Seine Heiligkeit erwähnte, dass vor kurzem in Leh Vertreter der sunnitischen und schiitischen Zweige des Islam gekommen waren, um ihn zu sehen. Er hatte ihnen vorgeschlagen, dass, da Indien eine lange Tradition der interreligiösen Harmonie hat und es keine Berichte über Auseinandersetzungen zwischen Sunniten und Schiiten in diesem Land gibt, indische Muslime zusammenkommen könnten, um eine internationale Konferenz muslimischer Führer einzuberufen, um zu erörtern, wie man solche Auseinandersetzungen anderswo in der Welt besänftigen kann.

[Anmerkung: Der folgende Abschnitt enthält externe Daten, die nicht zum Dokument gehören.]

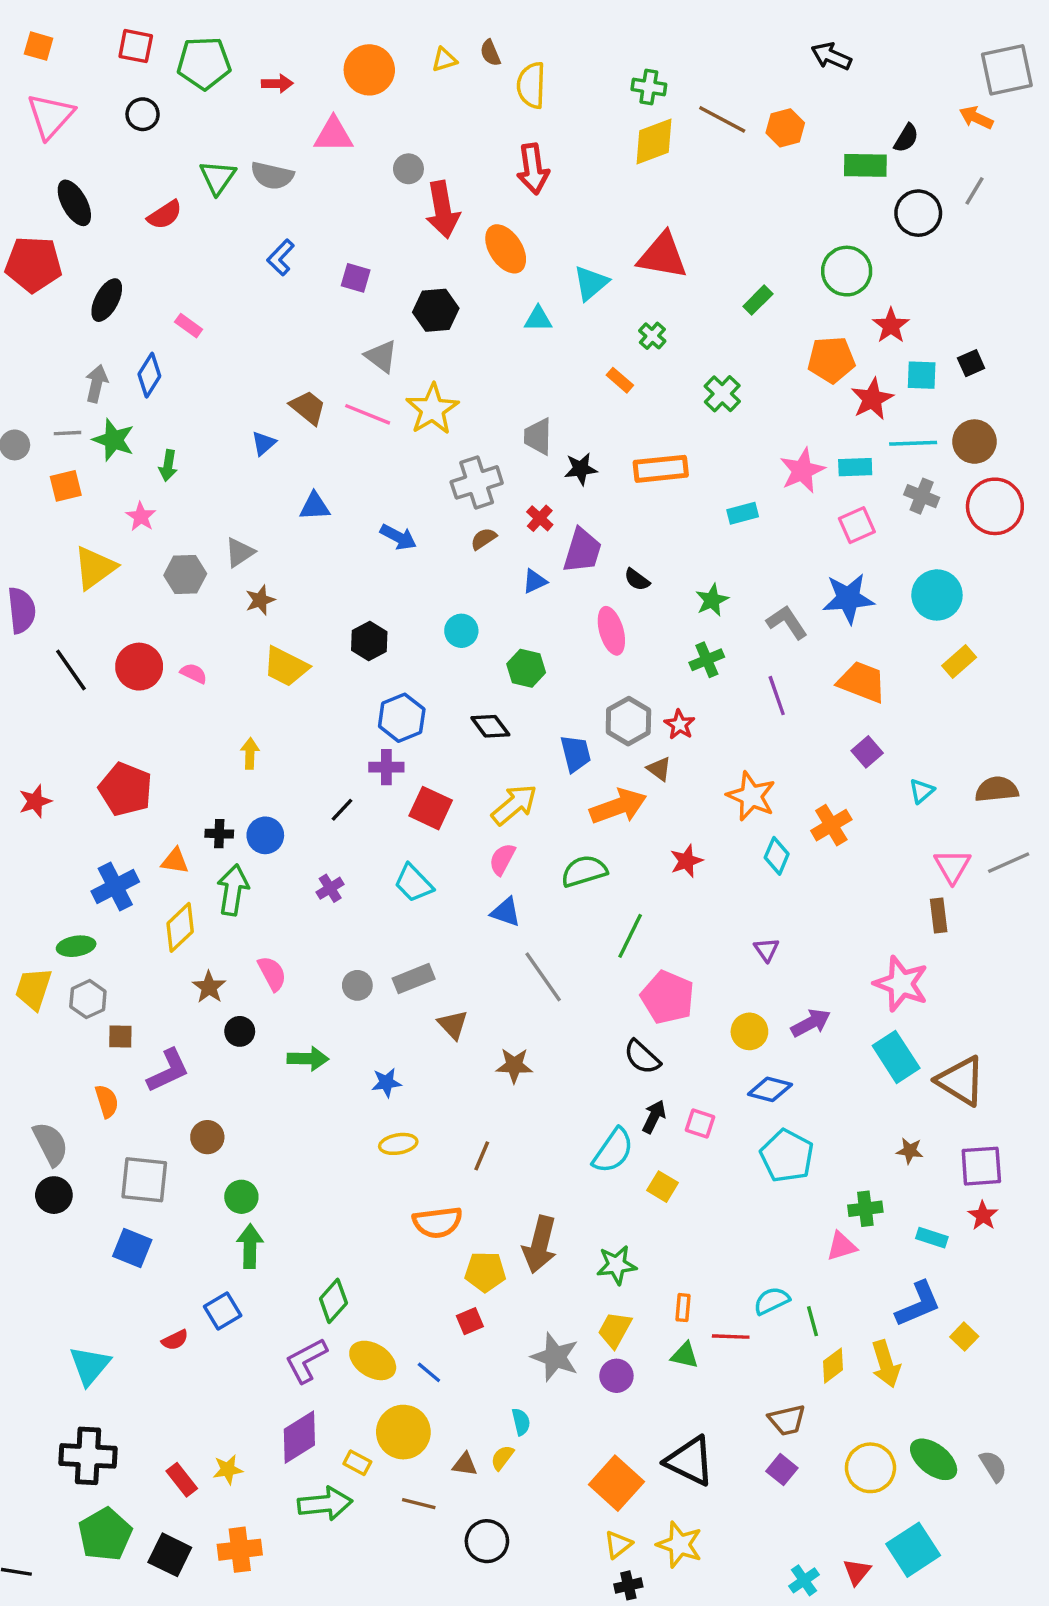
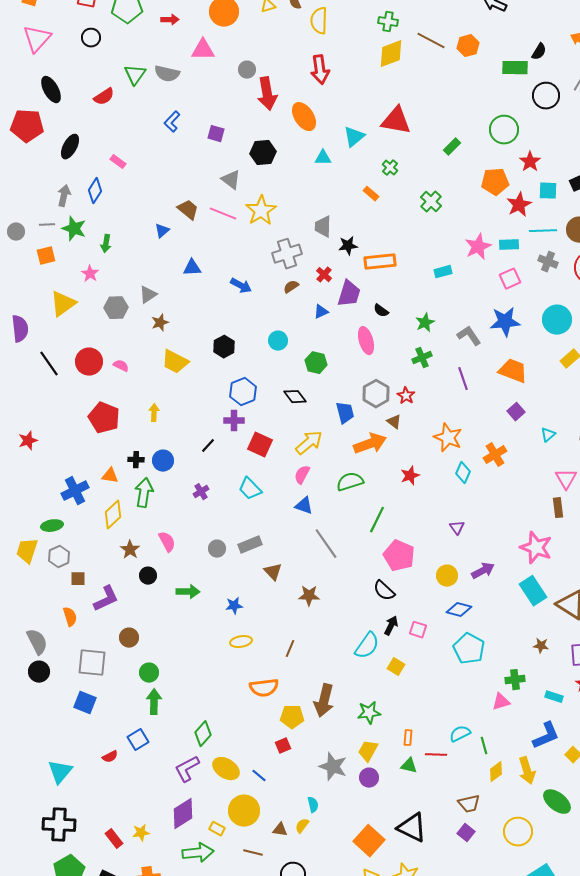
orange rectangle: (661, 469) -> (380, 262), moved
red pentagon: (125, 789) -> (104, 418), moved
green ellipse: (934, 1459) -> (557, 802), moved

Auf dem Rückweg zum Diskit-Kloster besuchte Seine Heiligkeit die neu gegründete Diskit Jama Masjid, wo er im Gebet stand. Draußen sitzend drückten verschiedene muslimische Älteste und Führer ihre Wertschätzung für die Rolle Seiner Heiligkeit in der Welt aus. Es wurde bemerkt, dass ihm Auszeichnungen wie der Friedensnobelpreis nicht für seine Predigten über den Buddhismus, sondern für seine Verehrung aller religiösen Traditionen und seine Arbeit zur Förderung der Harmonie zwischen ihnen und des Friedens in der Welt verliehen wurden. Menschen machen Fehler, aber Führer wie Seine Heiligkeit beeinflussen Menschen überall zum Besseren.

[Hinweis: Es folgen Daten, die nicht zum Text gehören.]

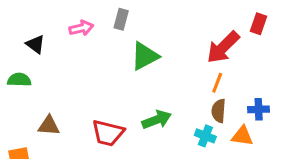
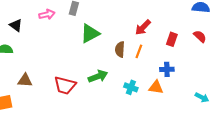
red rectangle: (259, 24) -> (172, 39), moved
red arrow: (223, 47) -> (143, 27), size x0.7
brown semicircle: (219, 111) -> (120, 49), moved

„Danke für die Einladung“, antwortete er. „Sie sollten wissen, dass heute die ganze Welt voneinander abhängig ist. In der Vergangenheit haben die Länder vielleicht isoliert gelebt, aber jetzt sind wir aus weltwirtschaftlicher Sicht voneinander abhängig.“
„Im Hinblick auf den Klimawandel und die globale Erwärmung sind wir alle betroffen. Wir werden wahrscheinlich eine Zunahme von Naturkatastrophen erleben, deshalb müssen wir ein Gefühl für die Einheit der Menschheit entwickeln. Nur an uns selbst zu denken, führt nicht zu positiven Ergebnissen. In den vergangenen Jahrhunderten, als wir in der Vorstellung von "uns" und "ihnen" schwelgten, war das Ergebnis, dass wir uns gegenseitig im Krieg getötet haben. Wenn wir dagegen im Bewusstsein der Einheit der Menschheit zusammenarbeiten, könnten wir die schlimmsten Auswirkungen des Klimawandels noch eindämmen.“
„Die Gründung der UNO war eine Sache, aber ich habe große Bewunderung für die Art und Weise, wie Frankreich und Deutschland nach Jahrhunderten der Kämpfe und Konflikte beschlossen haben, die Vergangenheit für das Gemeinwohl hinter sich zu lassen, indem sie die Europäische Union gründeten. Das ist ein Vorbild für die Welt, um eine glücklichere, voneinander abhängige Gemeinschaft zu werden.“
Seine Heiligkeit teilte seinen Zuhörern mit, dass er nach dem 11. September 2001, wann immer er konnte den Ruf des Islam und die Muslime zu verteidigen, weil der Islam, wie andere Traditionen, in erster Linie eine Botschaft der Liebe und des Mitgefühls vermittelt. Er erinnerte sich an einen Lehrer in Turtuk, der ihm zuvor gesagt hatte, dass jemand, der Blutvergießen provoziert, kein richtiger Muslim mehr sei und dass wahre Muslime verpflichtet seien, allen Geschöpfen Allahs Güte zu erweisen.
Nachdem er seine Bewunderung für Guru Nanak, den Gründer der Wallfahrt des Sikhismus nach Mekka, erwähnt hatte, brachte Seine Heiligkeit sein Glück zum Ausdruck, eine weiße Mütze als Zeichen des Respekts tragen und diese Pilgerfahrt zur Diskit-Moschee machen zu können.
Danach kehrte er zum Diskit-Kloster Phodrang zurück, von wo aus er morgen zum Samstanling-Kloster in Sumur aufbrechen wird.